Connecticut Cities and Towns Join Hands to Stave Off Hartford Bankruptcy Threat

by San Antonio Attorney

In an inspiring show of force, Connecticut cities and towns are now united in a regional approach to help save Hartford City from an impending bankruptcy.

In a statement to Fox 61 last Monday, Hartford Mayor Luke Bonin stressed his preference for averting a possible Chapter 9 filing, but admits that the city’s excessive reliance on property taxes as the primary source of local revenue has made the situation extremely hard.

According to Bonin, Hartford does not have assets that can be liquidated. Essentially, the city only has a lot smaller number of assets in comparison to other cities and towns.
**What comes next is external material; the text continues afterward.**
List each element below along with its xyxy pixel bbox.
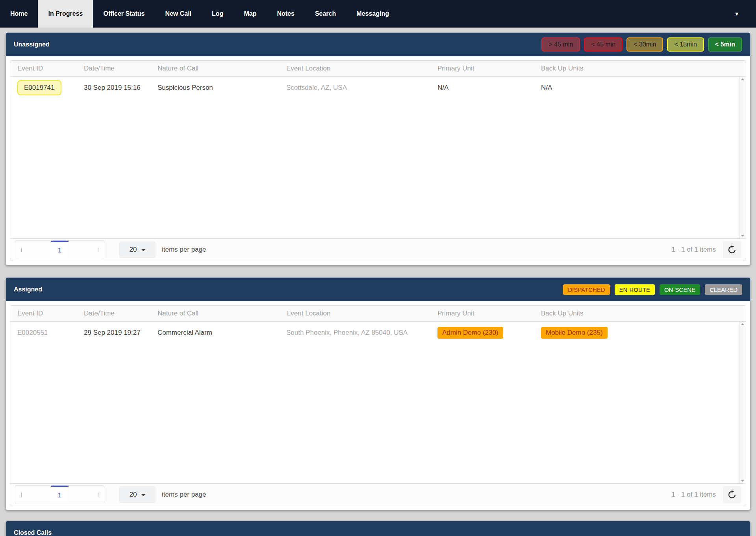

The slump has affected the delivery of social services in the city. The first-term Mayor recognizes the city’s $50 million budget deficit has had a huge impact on the delivery of basic social services to city residents, a situation that could deteriorate further if the city gets slapped with another $50 million shortfall next year. However, Bonin remains firm in avoiding spending cuts or increasing taxes to address the shortage.

On the other hand, Connecticut Conference of Municipalities member Kevin Maloney remains optimistic, saying that Hartford’s impending bankruptcy can be avoided by taking what he calls a “regional approach” to the problem.  In line with this, a board of leaders from surrounding cities like New Haven, Bridgeport, Waterbury, as well as nearby suburban towns has already been convened. The panel is set to convene once a month to iron out the implementation of the proposed regional approach.

Chapter 9 refers to a bankruptcy option that protects struggling towns or cities from ruin via a recovery plan jointly formulated by the town and its creditors. This plan outlines ways on how to help the town settle its existing financial obligations, while preventing the creditor from forcibly liquidating a struggling town’s assets.